Task details
Look through the entries below and extract exactly the lines from the one containing "Amazfit Active Edge 46mm" through the one containing "Hemos seleccionado una", ends included.

The data
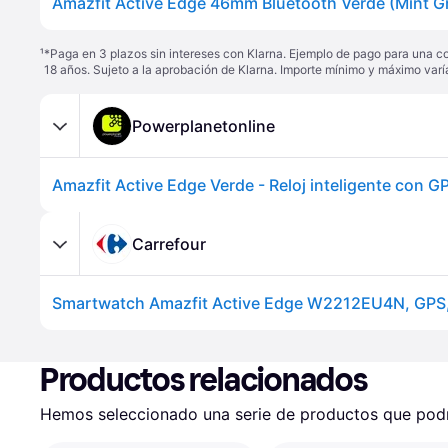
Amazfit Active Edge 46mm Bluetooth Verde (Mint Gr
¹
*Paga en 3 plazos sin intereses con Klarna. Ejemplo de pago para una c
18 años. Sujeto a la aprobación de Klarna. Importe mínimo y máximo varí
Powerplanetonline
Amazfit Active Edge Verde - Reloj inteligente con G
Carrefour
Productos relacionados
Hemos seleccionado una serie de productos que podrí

==

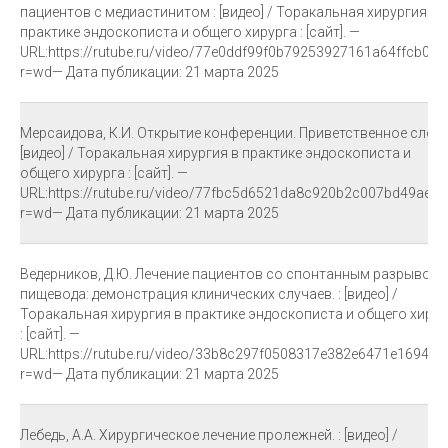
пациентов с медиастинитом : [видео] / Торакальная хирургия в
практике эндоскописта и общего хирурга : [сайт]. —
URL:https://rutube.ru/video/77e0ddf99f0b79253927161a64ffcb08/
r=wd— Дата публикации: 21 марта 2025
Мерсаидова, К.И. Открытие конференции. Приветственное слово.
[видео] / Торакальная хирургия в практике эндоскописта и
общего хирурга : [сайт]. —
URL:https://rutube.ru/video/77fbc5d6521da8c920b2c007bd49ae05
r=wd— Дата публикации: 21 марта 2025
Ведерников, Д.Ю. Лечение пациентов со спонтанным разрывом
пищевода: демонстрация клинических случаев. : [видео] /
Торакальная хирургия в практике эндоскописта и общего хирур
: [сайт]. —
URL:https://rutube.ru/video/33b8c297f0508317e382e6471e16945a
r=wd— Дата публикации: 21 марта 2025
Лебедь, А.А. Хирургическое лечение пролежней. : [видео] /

Solution for this problem
Amazfit Active Edge 46mm Bluetooth Verde (Mint Gr
¹
*Paga en 3 plazos sin intereses con Klarna. Ejemplo de pago para una c
18 años. Sujeto a la aprobación de Klarna. Importe mínimo y máximo varí
Powerplanetonline
Amazfit Active Edge Verde - Reloj inteligente con G
Carrefour
Productos relacionados
Hemos seleccionado una serie de productos que podrí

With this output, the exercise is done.